O ENCANTO - Conto Clássico Fantástico - Anônimo Chinês


 

O ENCANTO

Autor chinês desconhecido da era Tang

(Entre os séculos VII e X d.C.)

 

Cheniang, filha do Sr. Chang Yi, tinha um primo chamado Wan Chu, a quem amava desde criança. Seu pai o havia prometido como marido, mas, chegado o momento, e pondo de lado a promessa feita, concedeu a mão da sua filha única a uma outra pessoa, um homem muito rico.

Dividida entre o amor apaixonado que sentia por Wan Chu e o afeto filial que lhe ordenava obediência ao pai, Cheniang não fazia mais que chorar, sem decidir-se por um ou por outro, até que Wan Chu, desesperado, decidiu abandonar a aldeia.

Quando já estava em seu barco, remando rio acima, ouviu uma voz que, da margem, o chamava:

—Sou eu! Sou eu, Chenniang, quem te chama!

Wan Chu voltou à margem e Chenmiang disse:

—Meu pai descumpriu a promessa que me fizera. Foi muito injusto conosco. Eu não suporto a ideia da separação e não poderia viver com outro homem sabendo que estás triste e sozinho no mundo. Decidi fugir contigo, deixando para trás a ira do meu pai, as lágrimas de minha mãe e a reprovação dos vizinhos da aldeia. Leva-me contigo, Wan Chu. Eu te suplico!

Wu Chu não desejava outra coisa.

Juntos, remaram rio acima até chegarem à cidade. Ali passaram cinco anos de felicidade e tiveram dois filhos, mas uma nuvem negra ocultava o sol da felicidade, porque Cheniang se sentia infeliz, pensando em seus velhos pais, e culpada por tê-los abandonado.

—Gostaria de voltar a vê-los, disse Cheniang.

Wan Chu respondeu:

—Depois de cinco anos, já não estarão zangados contigo. Com certeza, ficarão felizes em rever-te. E, também, é justo que conheçam os seus netos.

Então, viajaram. A corrente arrastava o barco rio abaixo. Ao chegar à sua aldeia natal, Wan Chu disse à sua esposa:

—Não sabemos o que podemos encontrar depois de tanto tempo. Fica tu na barca com as crianças, enquanto eu, sozinho, procuro os teus pais.

—Bem pensado — respondeu Cheniang.

Wang Wu encontrou seus sogros sentados à porta de casa e ajoelhou-se diante deles, pedindo perdão por tudo que acontecera.

Chang Yi lhe perguntou, estranhando:

—De que estás falando? Nossa filha jamais nos abandonou. Mais que isto, há cinco anos que está em coma, inconsciente. Não fala, não se move...

—Mas — replicou Wang Wu —, faz justamente cinco anos que Chenniang fugiu comigo para a cidade e, desde então, sempre desejou voltar a vê-los. Ela está no barco, esperando notícias.

—Impossível — insistiu Chang Yi. — Cheniang está aqui. Faz cinco anos que não fala ou se levanta da cama. Entra e verás.
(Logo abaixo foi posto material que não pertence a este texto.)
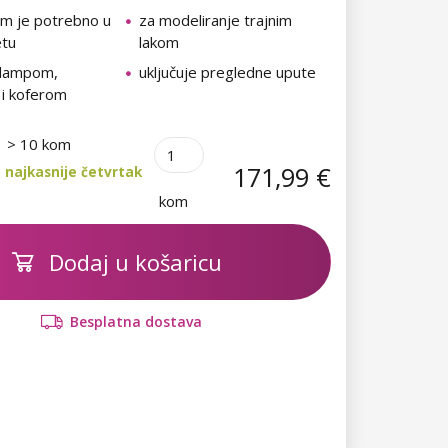
am je potrebno u
za modeliranje trajnim
etu
lakom
 lampom,
uključuje pregledne upute
 i koferom
> 10 kom
171,99 €
 najkasnije četvrtak
kom
Dodaj u košaricu
Besplatna dostava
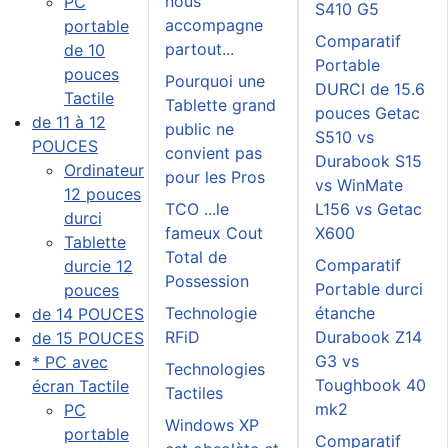
nous
PC
S410 G5
accompagne
portable
Comparatif
partout...
de 10
Portable
pouces
Pourquoi une
DURCI de 15.6
Tactile
Tablette grand
pouces Getac
de 11 à 12
public ne
S510 vs
POUCES
convient pas
Durabook S15
Ordinateur
pour les Pros
vs WinMate
12 pouces
TCO ...le
L156 vs Getac
durci
fameux Cout
X600
Tablette
Total de
Comparatif
durcie 12
Possession
Portable durci
pouces
Technologie
étanche
de 14 POUCES
RFiD
Durabook Z14
de 15 POUCES
G3 vs
* PC avec
Technologies
Toughbook 40
écran Tactile
Tactiles
mk2
PC
Windows XP
portable
Comparatif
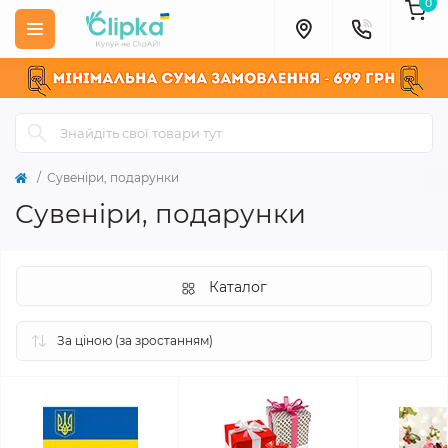
0
Сувеніри, подарунки
Сувеніри, подарунки
Каталог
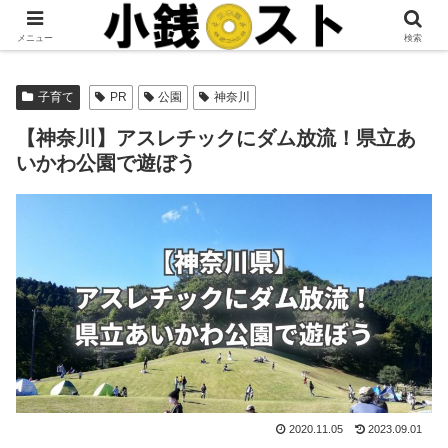
当サイトではアフィリエイト広告を掲載しています。
メニュー
検索
子育て
PR
公園
神奈川
【神奈川】アスレチックにダム放流！県立あ
いかわ公園で遊ぼう
2020.11.05
2023.09.01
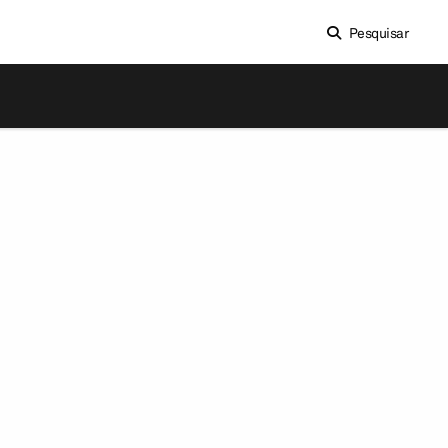
Pesquisar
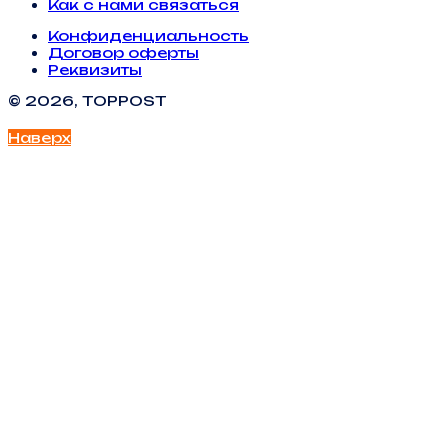
Как с нами связаться
Конфиденциальность
Договор оферты
Реквизиты
© 2026, TOPPOST
Наверх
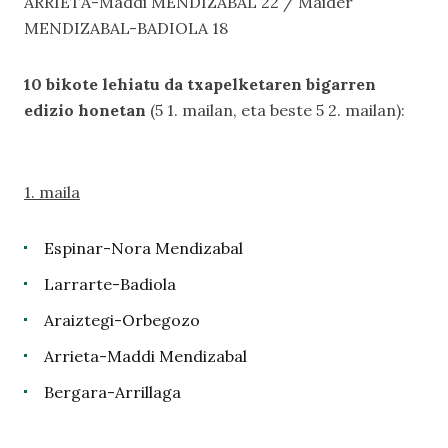
ARRIETA-Maddi MENDIZABAL 22 / Maider
MENDIZABAL-BADIOLA 18
10 bikote lehiatu da txapelketaren bigarren
edizio honetan
(5 1. mailan, eta beste 5 2. mailan):
1. maila
Espinar-Nora Mendizabal
Larrarte-Badiola
Araiztegi-Orbegozo
Arrieta-Maddi Mendizabal
Bergara-Arrillaga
Wan Chu entrou na casa e se encontrou com uma Cheniang que, por ter ouvido a sua voz, havia-se levantado, vestido e penteado com esmero. Agora, sorria-lhe.

Seus pais a contemplaram, surpresos. Wan Chu, confuso, correu à beira do rio. A Cheniang da casa o seguiu e seus pais foram atrás dela.

Entrementes, a Cheniang da barca, preocupada com a demora do marido, avançava pela senda que levava à aldeia.

As duas se encontraram na metade do caminho. Olharam-se longamente. Reconheceram-se. Sorriram-se e se fundiram num estreito abraço... Do amplexo saiu apenas uma Cheniang, mais bela que nunca.

Todos se regozijaram do ocorrido, mas, para evitar falatórios, decidiram mantê-lo em segredo

Uma janela da casa dos Chang permaneceu entreaberta para sempre e Cheniang e seu marido voltaram à cidade com seus filhos, onde juntos viveram mais quarenta anos plenamente felizes.

 

Versão em português de Paulo Soriano.